ローカルで“新しい価値”を見つけたい人へ
秋田県の皆さまはじめまして。私は地元の岡山県でデザイン会社を営んでおります。岡山の伝統工芸品「備前焼」を子どもたちの大好きなガチャガチャで販売した「備前焼ガチャ」や岡山県産デニム、ベンガラ染めの製品など、地元の特産品や工芸品を中心に商品開発から販路開拓まで手がけたり、お祭りやイベントの企画運営したりと、地域に密着した仕事をしています。
「そんなことで、生計を立てられるの?」ってよく言われます。結論から言うと創業当時は、かなり厳しかったです。創業当時の6年前はローカルが注目され始めたばかりで、市場が小さかったですね。しかし、今はローカルが大手企業や国内外の方にも注目される地盤ができたので、運良くマネタイズできる社会になったというのが正直なところです。
ここで、「備前焼」を例に私の商品開発方法について少しご紹介させていただきます。まず、備前焼そのものの性質は変化しません。土を形づくり、焼成する。これをどのように真新しく見せ、魅力的に見せられるかが大切です。そこで私がはじめにやるのが、機能価値を見つけ出す作業、つまり潜在的機能の発見です。備前焼は、セラミックです。ではセラミックは他にどのような商品や用途として使用されているかを調べるのです。私のことをアイデアマンなどと言ってくださる方もいるのですが、実は「素材を変換しているだけ」というのがタネ明かしだったりするんです。もし、あなたが「新しい提案が思い浮かばない」と嘆かれているのならば、一度、機能価値を整理してみてください。

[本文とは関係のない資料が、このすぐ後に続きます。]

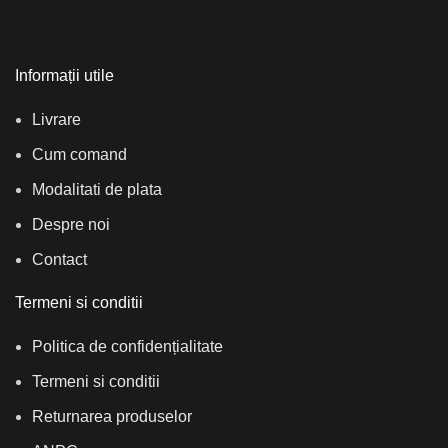
Informații utile
Livrare
Cum comand
Modalitati de plata
Despre noi
Contact
Termeni si conditii
Politica de confidențialitate
Termeni si conditii
Returnarea produselor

不思議と新しい視野が見つかると思いますよ。
水野重寿/一般社団法人コミュニタスポジション代表理事
1979年岡山県備前市生まれ。2015年一般社団法人コミュニタスポジション設立。地元の特産品や工芸品を中心に商品開発の企画からプロダクト・パッケージ・広告デザイン、販路開拓までのワンストップでサービスを提供している。